[Records from a data collection]

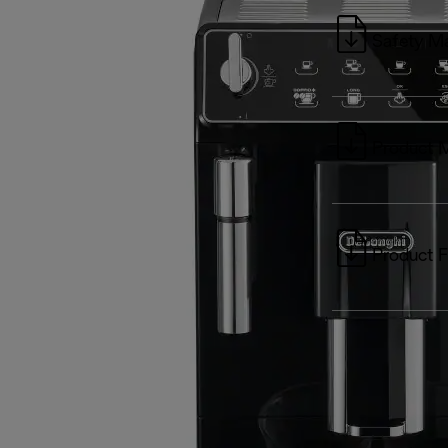
Safety M
Product 
Product F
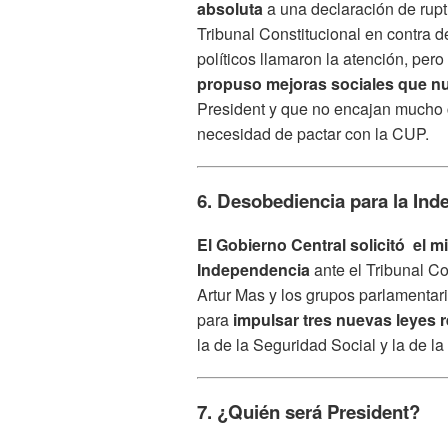
absoluta
a una declaración de rupt
Tribunal Constitucional en contra d
políticos llamaron la atención, pero
propuso mejoras sociales que 
President y que no encajan mucho 
necesidad de pactar con la CUP.
6. Desobediencia para la In
El Gobierno Central solicitó el m
Independencia
ante el Tribunal Co
Artur Mas y los grupos parlamentar
para
impulsar tres nuevas leyes r
la de la Seguridad Social y la de l
7. ¿Quién será President?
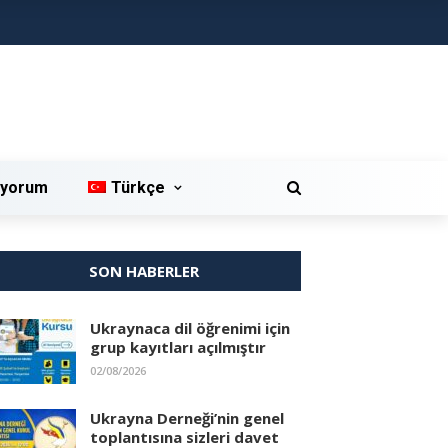
iyorum
Türkçe
SON HABERLER
Ukraynaca dil öğrenimi için
grup kayıtları açılmıştır
02/08/2026
Ukrayna Derneği’nin genel
toplantısına sizleri davet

> **Assignment**: Leave the pictures behind and repeat each entry exactly.

> **Response area**:
Safety M
Product 
Product F
absoluta
a una declaración de rupt
Tribunal Constitucional en contra d
políticos llamaron la atención, pero
propuso mejoras sociales que 
President y que no encajan mucho 
necesidad de pactar con la CUP.
6. Desobediencia para la In
El Gobierno Central solicitó el m
Independencia
ante el Tribunal Co
Artur Mas y los grupos parlamentar
para
impulsar tres nuevas leyes r
la de la Seguridad Social y la de l
7. ¿Quién será President?
iyorum
Türkçe
SON HABERLER
Ukraynaca dil öğrenimi için
grup kayıtları açılmıştır
02/08/2026
Ukrayna Derneği’nin genel
toplantısına sizleri davet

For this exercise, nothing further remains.